RE: [IndexedDB] Spec changes for international language support from Pablo Castro on 2011-03-18 (public-webapps@w3.org from January to March 2011)

From: Pablo Castro <Pablo.Castro@microsoft.com>
Date: Fri, 18 Mar 2011 19:29:15 +0000
To: Keean Schupke <keean@fry-it.com>, Jonas Sicking <jonas@sicking.cc>
CC: Jungshik Shin <jshin@chromium.org>, Bjoern Hoehrmann <derhoermi@gmx.net>, public-webapps WG <public-webapps@w3.org>
Message-ID: <F108E2F6BA743C4696146F0B7111C2610B611D@TK5EX14MBXC245.redmond.corp.microsoft.co>
From: keean.schupke@googlemail.com [mailto:keean.schupke@googlemail.com] On Behalf Of Keean Schupke
Sent: Friday, March 18, 2011 1:53 AM

>> See my proposal in another thread. The basic idea is to copy BDB. Have a primary index that is based on an integer, something primitive and fast. Allow secondary indexes which use a callback to generate a binary index key. IDB shifts the complexity out into a library. Common use cases can be provided (a hash of all fields in the object, internationalised bidirectional lexicographic etc...), but the user is free to write their own for less usual cases (for example indexing by the last word in a name string to order by surname).

I agree with Jeremy's comments on the other thread for this. Having the callback mechanism definitely sounds interesting but there are a ton of common cases that we can solve by just taking a language identifier, I'm not sure we want to make people work hard to get something that's already supported in most systems.
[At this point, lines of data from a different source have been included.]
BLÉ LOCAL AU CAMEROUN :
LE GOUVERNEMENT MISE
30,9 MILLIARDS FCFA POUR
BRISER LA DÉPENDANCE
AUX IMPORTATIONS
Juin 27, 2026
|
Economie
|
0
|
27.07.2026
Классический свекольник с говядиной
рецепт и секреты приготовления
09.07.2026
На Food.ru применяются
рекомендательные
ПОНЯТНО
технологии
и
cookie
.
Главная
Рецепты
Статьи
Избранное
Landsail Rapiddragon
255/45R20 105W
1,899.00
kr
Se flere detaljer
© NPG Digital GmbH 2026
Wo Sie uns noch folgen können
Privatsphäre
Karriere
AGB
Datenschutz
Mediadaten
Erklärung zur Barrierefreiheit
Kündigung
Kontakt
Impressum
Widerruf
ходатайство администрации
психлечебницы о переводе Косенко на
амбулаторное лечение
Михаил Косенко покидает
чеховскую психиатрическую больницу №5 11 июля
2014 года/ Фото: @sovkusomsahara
The idea of having a callback to compute the index value feels incremental to this, so we could take on it later on without disrupting the explicit international collation stuff.
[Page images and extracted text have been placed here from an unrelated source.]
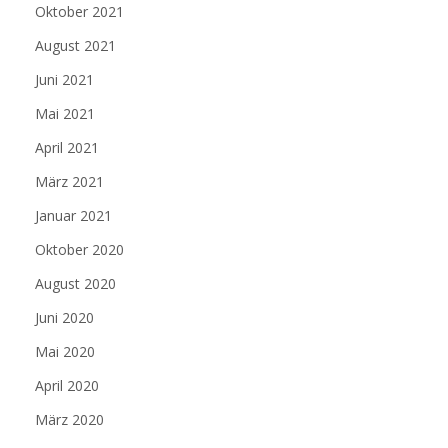
Oktober 2021
August 2021
Juni 2021
Mai 2021
April 2021
März 2021
Januar 2021
Oktober 2020
August 2020
Juni 2020
Mai 2020
April 2020
März 2020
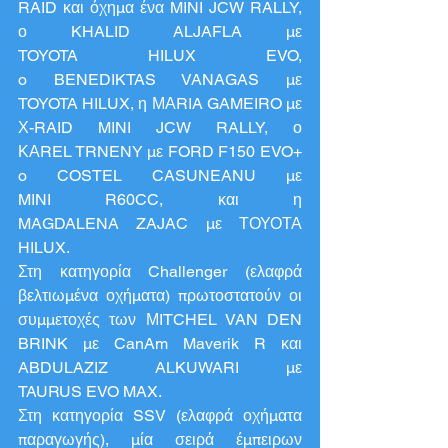
RAID και όχημα ένα MINI JCW RALLY, 
ο KHALID ALJAFLA με 
TOYOTA HILUX EVO, 
o BENEDIKTAS VANAGAS με 
TOYOTA HILUX, η ΜΑRIA GAMEIRO με 
Χ-RAID MINI JCW RALLY, ο 
ΚΑREL TRNENY με FORD F150 EVO+ 
o COSTEL CASUNEANU με 
MINI R60CC, και η 
MAGDALENA ZAJAC με ΤΟΥΟΤΑ 
HILUX.
Στη κατηγορία Challenger (ελαφρά 
βελτιωμένα οχήματα) πρωτοστατούν οι 
συμμετοχές των ΜITCHEL VAN DEN 
BRINK με CanAm Maverik R και 
ABDULAZIZ ALKUWARI με 
TAURUS EVO MAX.
Στη κατηγορία SSV (ελαφρά οχήματα 
παραγωγής), μία σειρά έμπειρων 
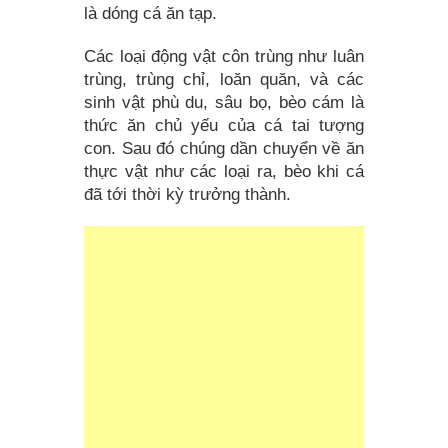
là dóng cá ăn tạp.
Các loại động vật côn trùng như luân
trùng, trùng chỉ, loăn quăn, và các
sinh vật phù du, sâu bọ, bèo cám là
thức ăn chủ yếu của cá tai tượng
con. Sau đó chúng dần chuyển về ăn
thực vật như các loại ra, bèo khi cá
đã tới thời kỳ trưởng thành.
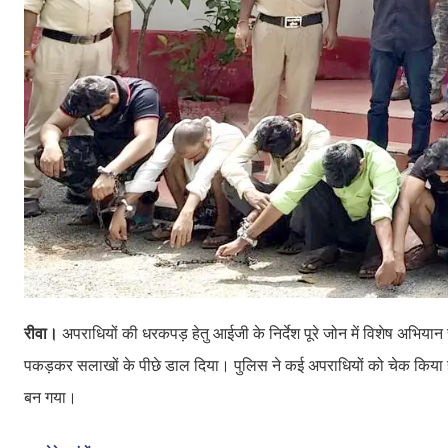
रीवा।
अपराधियों की धरकपड़ हेतु आईजी के निर्देश पूरे जोन में विशेष अभिया
पकड़कर सलाखों के पीछे डाल दिया। पुलिस ने कई अपराधियों को चेक किया 
बन गया।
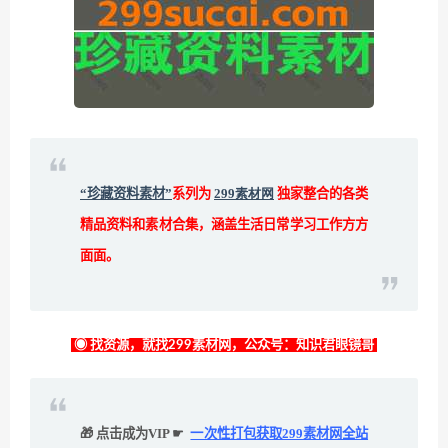
“珍藏资料素材”
系列为
299素材网
独家整合的各类
精品资料和素材合集，涵盖生活日常学习工作方方
面面。
◉ 找资源，就找299素材网，公众号：知识君眼镜哥
🎁 点击成为VIP ☛
一次性打包获取299素材网全站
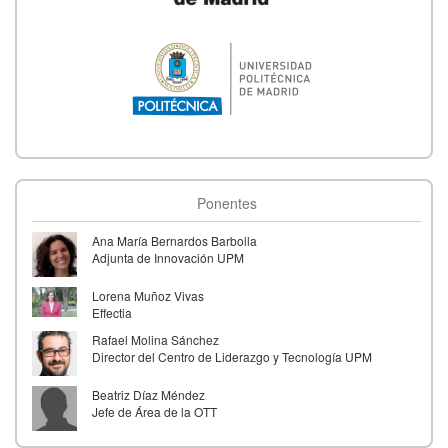
Ponentes
Ana María Bernardos Barbolla
Adjunta de Innovación UPM
Lorena Muñoz Vivas
Effectia
Rafael Molina Sánchez
Director del Centro de Liderazgo y Tecnología UPM
Beatriz Díaz Méndez
Jefe de Área de la OTT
>> On 18 March 2011 02:19, Jonas Sicking <jonas@sicking.cc> wrote:
>> 2011/3/17 Pablo Castro <Pablo.Castro@microsoft.com>:
>> >
>> > From: Jonas Sicking [mailto:jonas@sicking.cc]
>> > Sent: Tuesday, March 08, 2011 1:11 PM
>> >
>> >>> All in all, is there anything preventing adding the API Pablo suggests
>> >>> in this thread to the IndexedDB spec drafts?
>> >
>> > I wanted to propose a couple of specific tweaks to the initial proposal and then unless I hear pushback start editing this into the spec.
>> >
>> > From reading the details on this thread I'm starting to realize that per-database collations won't do it. What did it for me was the example that has a fuzzier matching mode (case/accent insensitive). This is exactly the kind of index I would want to sort people's names in my address book, but most likely not the index I'll want to use for my primary key.
>> >
>> > Refactoring the API to accommodate for this would mean to move the setCollation() method and the collation property to the object store and index objects. If we were willing to live without the ability to change them we could take collation as one of the optional parameters to createObjectStore()/createIndex() and reduce a bit of surface area...
>> Unfortunately I think you bring up good use cases for
>> per-objectStore/index collations. It's definitely tempting to just add
>> it as a optional parameter to createObjectStore/createIndex. The
>> downside is obviously pushing more complexity onto web developers.
>> Complexity which will be duplicated across sites.
>>
>> However there is another problem to consider here. Can switching
>> collation on a objectStore or a unique index can affect its validity?
>> I.e. if you switch from a case sensitive to a case insensitive
>> collation, does that mean that if you have two entries with the
>> primary keys "Sweden" and "sweden" they collide and thus the change of
>> collation must result in an error (or aborted transaction)?
>>
>> I do seem to recall that there are ways to do at least case
>> sensitivity such that you generally don't take case into account when
>> sorting, unless two entries are exactly the same, in which case you do
>> look at casing to differentiate them. However I don't really know a
>> whole lot about this and so defer to people that know
>> internationalization better.

This is a good point. It makes me lean toward not allowing changing the collation of an index or store. That means we could just have an optional parameter (in the generic parameter object thingy we have now) on createObjectStore and createIndex that indicates the collation name. It seems minimally disruptive, it doesn't tax people that don't care about it, and since there is no setCollation we don't have the problem of not being able to re-index the data.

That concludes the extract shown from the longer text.